La polizza di responsabilità civile ci tutela ogni qualvolta siamo chiamati a risarcire i danni che provochiamo a terzi, grazie alla manleva della compagnia che provvede alla liquidazione del danno.
Quando la vicenda si complica ed il danneggiato ci chiama in causa si aprono due alternative:
1) la compagnia, in forza del patto di gestione della lite presente nel contratto assicurativo, ci fornisce l’avvocato da lei designato;
2) incarichiamo un legale di nostra fiducia con il benestare della compagnia.
In entrambi i casi le spese del legale incaricato verranno onorate dalla compagnia, unitamente alle spese del giudizio.
Ma se non vogliamo avvalerci del legale propostoci dalla compagnia e ci difendiamo in giudizio in autonomia, allora, non si potrà chiedere a quest’ultima il rimborso del costo nel nostro avvocato, pur invocando l’art. 1917 comma 3 c.c..
È quanto ha confermato la Suprema Corte con l’ordinanza del 19 febbraio 2020 n. 4202, all’esito di un ricorso ove la materia del contendere riguardava il pagamento delle spese legali sostenute dall’assicurato per resistere in causa all’azione del danneggiato.
Il thema decidendum attiene all’applicazione della clausola contenuta nelle CGC del contratto di assicurazione la quale, come nella maggioranza delle polizze, prevede che “la società non riconosce spese incontrate dall’assicurato per legali o tecnici che non siano da essa designati” e alla sua compatibilità con l’art. 1917 comma 3 c.c., il quale dispone che “ le spese sostenute per resistere all’azione del danneggiato contro l’assicurato son a carico dell’assicuratore nei limiti del quarto della somma assicurata”.
Il ricorrente lamenta che detta clausola – a sua dire vessatoria e nulla per mancanza di approvazione per iscritto – comunque non impedisce l’applicazione dell’art. 1917, in ragione del fatto che il diniego della compagnia di rimborsare le spese legali sarebbe giustificato solo laddove la compagnia avesse effettivamente esercitato la facoltà di gestire la lite.
A suo dire, dunque, esiste uno stretto rapporto conseguenziale tra la validità della clausola e l’effettiva assunzione della difesa in giudizio ad opera della compagnia, che ove non esercitata rende prevalente l’applicazione dell’art. 1917 comma 3 c.c..

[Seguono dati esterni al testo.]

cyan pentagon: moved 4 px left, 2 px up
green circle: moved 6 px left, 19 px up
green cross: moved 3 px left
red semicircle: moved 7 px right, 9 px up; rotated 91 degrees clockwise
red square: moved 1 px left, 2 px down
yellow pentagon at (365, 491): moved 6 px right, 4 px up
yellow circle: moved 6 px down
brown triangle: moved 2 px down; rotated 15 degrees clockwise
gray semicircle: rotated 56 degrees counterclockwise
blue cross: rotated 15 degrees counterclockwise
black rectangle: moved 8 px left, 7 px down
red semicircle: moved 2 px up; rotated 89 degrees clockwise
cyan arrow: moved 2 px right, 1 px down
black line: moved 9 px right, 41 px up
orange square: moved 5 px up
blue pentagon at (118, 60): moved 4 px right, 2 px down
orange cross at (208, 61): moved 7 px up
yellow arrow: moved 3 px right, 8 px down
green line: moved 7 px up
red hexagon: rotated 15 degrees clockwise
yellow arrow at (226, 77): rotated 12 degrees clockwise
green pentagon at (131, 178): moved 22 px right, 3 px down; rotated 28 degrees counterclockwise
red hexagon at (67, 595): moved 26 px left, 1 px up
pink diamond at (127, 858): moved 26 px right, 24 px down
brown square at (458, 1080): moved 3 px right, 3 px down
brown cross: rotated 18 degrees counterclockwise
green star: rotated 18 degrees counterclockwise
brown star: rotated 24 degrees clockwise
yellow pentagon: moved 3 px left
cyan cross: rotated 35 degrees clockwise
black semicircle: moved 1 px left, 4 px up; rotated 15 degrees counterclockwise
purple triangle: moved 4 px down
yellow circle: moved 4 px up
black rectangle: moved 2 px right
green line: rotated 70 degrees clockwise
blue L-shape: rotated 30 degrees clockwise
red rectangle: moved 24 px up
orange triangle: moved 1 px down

Il Supremo Collegio non è di pari avviso e rafforza quanto deciso dal Giudice di secondo grado, affermando che il problema non attiene alla validità della clausola, bensì alla validità del patto di gestione della lite al quale la clausola è correlata.
Il patto di gestione della lite è clausola del tutto legittima e non si pone in contrasto con il contenuto dell’art. 1917 c.c., giacché la finalità di entrambe le disposizioni è quella di mantenere indenne l’assicurato dalle spese di resistenza in causa.
Il problema attiene, piuttosto, alla circostanza che l’assicurato aveva deciso di non avvalersi della clausola pattizia (ovvero di ricorrere al legale della compagnia ndr) e in ragione di detta sua – pur legittima – scelta, discende l’ovvio corollario che la compagnia non debba assumere la diretta gestione della lite, con conseguente diniego di rimborsare le spese di resistenza al proprio assicurato.
Cassazione Civile ordinanza del 19 febbraio 2020 n. 4202.